Numerical Method Forward Finite Difference Coefficient

Question

Could someone please give me a method of deriving part of this table?

This is used in numerical methods, the forward finite difference method. I've spent a few days working on this, but, my answers did not fit the table.

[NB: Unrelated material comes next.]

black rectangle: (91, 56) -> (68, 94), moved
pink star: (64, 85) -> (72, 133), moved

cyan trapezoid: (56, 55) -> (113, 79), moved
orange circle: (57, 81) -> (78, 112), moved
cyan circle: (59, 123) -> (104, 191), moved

I need an example, of how to derive the third and fourth derivatives

Please

Answer 1

Using the Taylor shift operator, you have that $$ [\Delta f](x)=f(x+h)-f(x)=[(e^{hD}-1)f](x)=[hD(1+\tfrac12hD+\tfrac16h^2D^2+...)f](x) $$ To compute forward approximations of the derivatives, you want to invert this relation, express $D$ in terms of $Δ$. This is just a Taylor series inversion problem for $$ u=e^v-1\implies v=\ln(1+u)=u-\tfrac12u^2+\tfrac13u^3\mp\dots $$ That means that to compute the $n$-th forward derivative to order $p$ you need to evaluate $$ D^n=h^{-n}(\ln(1+Δ+O(Δ^{p+1}))^n $$ treating $Δ$ as variable, then truncate and expand $Δ$ in terms of the shift operator, $Δ=S-1$ where $[Sf](x)=f(x+h)$.

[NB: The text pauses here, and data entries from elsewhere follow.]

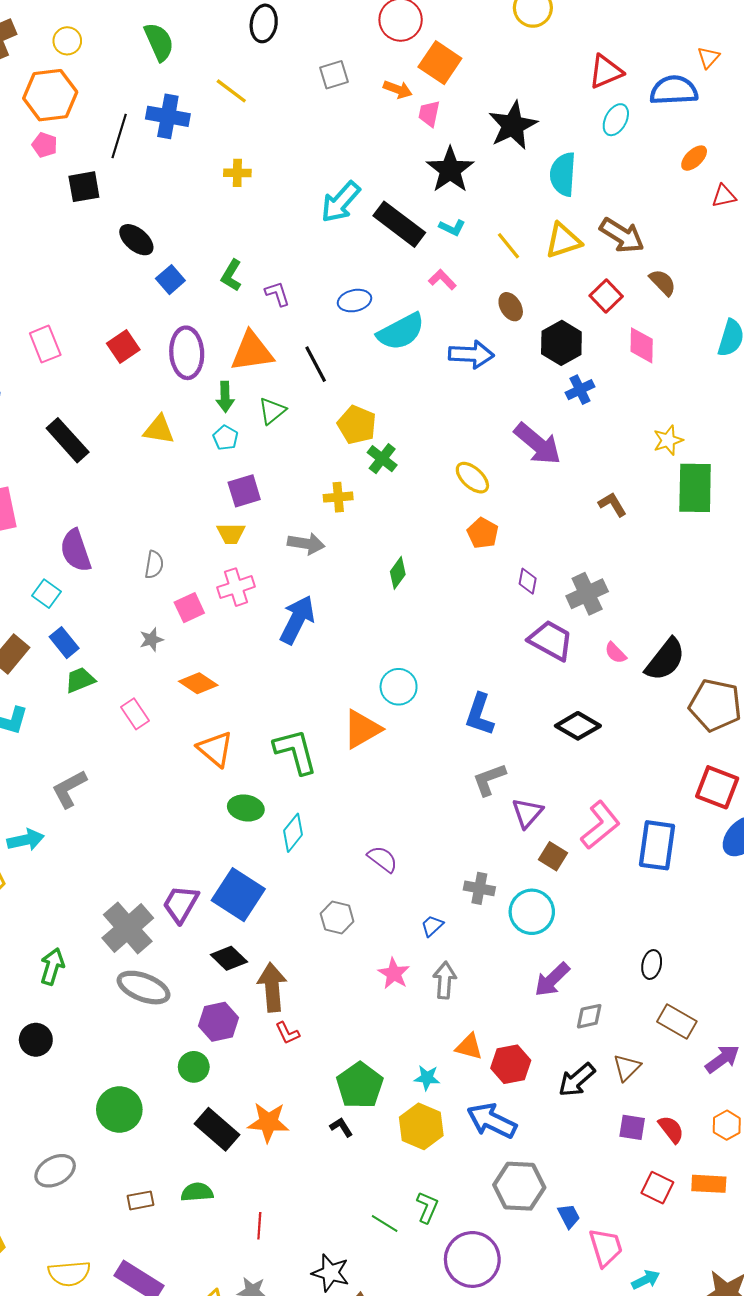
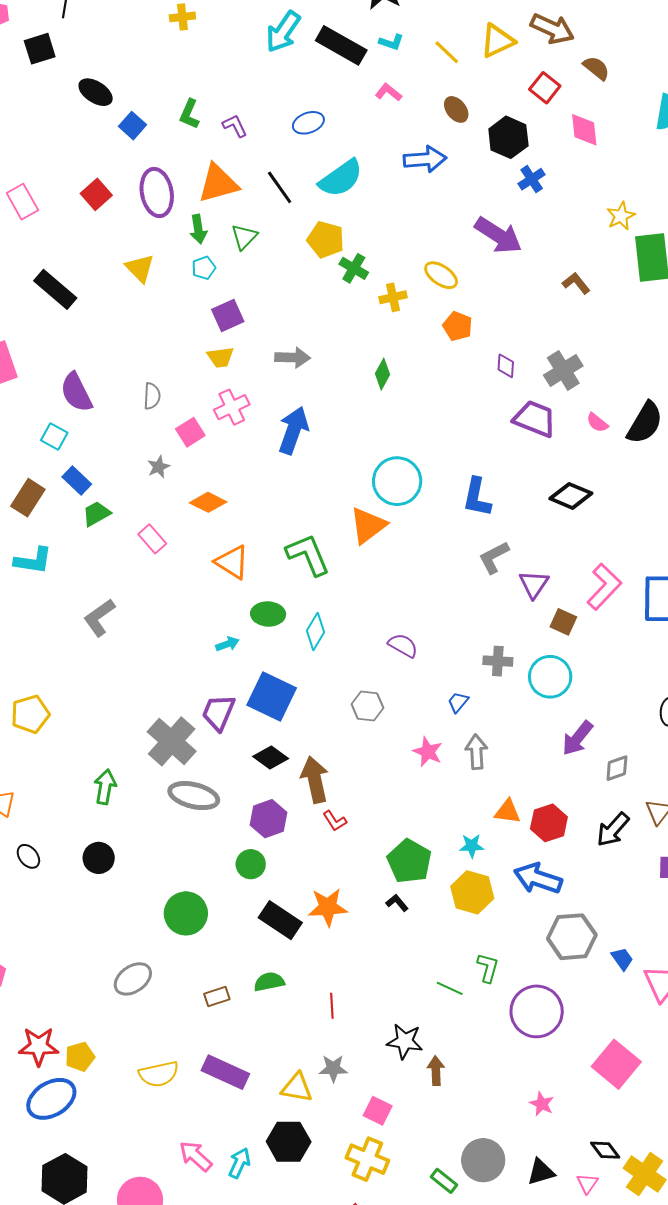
cyan semicircle: (401, 332) -> (341, 178), moved
yellow triangle: (159, 430) -> (140, 268), turned 44
cyan pentagon: (225, 438) -> (204, 268), turned 30
yellow cross: (338, 497) -> (393, 297), moved
cyan circle: (399, 687) -> (397, 481), size x1.4
cyan arrow: (26, 840) -> (227, 644), moved, size x0.7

Using a CAS script (Magma, try it out)

P<S>:=PowerSeriesRing(Rationals());
for n in [1..5] do
  for p in [1..3] do
    n,p,Evaluate(Truncate(Log(1+S+O(S^(p+1)))^n),S-1);
  end for;" ";
end for;

gives the table

1 1 -1 + S
1 2 -3/2 + 2*S - 1/2*S^2
1 3 -11/6 + 3*S - 3/2*S^2 + 1/3*S^3

2 1 1 - 2*S + S^2
2 2 2 - 5*S + 4*S^2 - S^3
2 3 35/12 - 26/3*S + 19/2*S^2 - 14/3*S^3 + 11/12*S^4

3 1 -1 + 3*S - 3*S^2 + S^3
3 2 -5/2 + 9*S - 12*S^2 + 7*S^3 - 3/2*S^4
3 3 -17/4 + 71/4*S - 59/2*S^2 + 49/2*S^3 - 41/4*S^4 + 7/4*S^5

4 1 1 - 4*S + 6*S^2 - 4*S^3 + S^4
4 2 3 - 14*S + 26*S^2 - 24*S^3 + 11*S^4 - 2*S^5
4 3 35/6 - 31*S + 137/2*S^2 - 242/3*S^3 + 107/2*S^4 - 19*S^5 + 17/6*S^6

5 1 -1 + 5*S - 10*S^2 + 10*S^3 - 5*S^4 + S^5
5 2 -7/2 + 20*S - 95/2*S^2 + 60*S^3 - 85/2*S^4 + 16*S^5 - 5/2*S^6
5 3 -23/3 + 295/6*S - 135*S^2 + 1235/6*S^3 - 565/3*S^4 + 207/2*S^5 - 95/3*S^6 + 25/6*S^7

which replicates the cited coefficient table.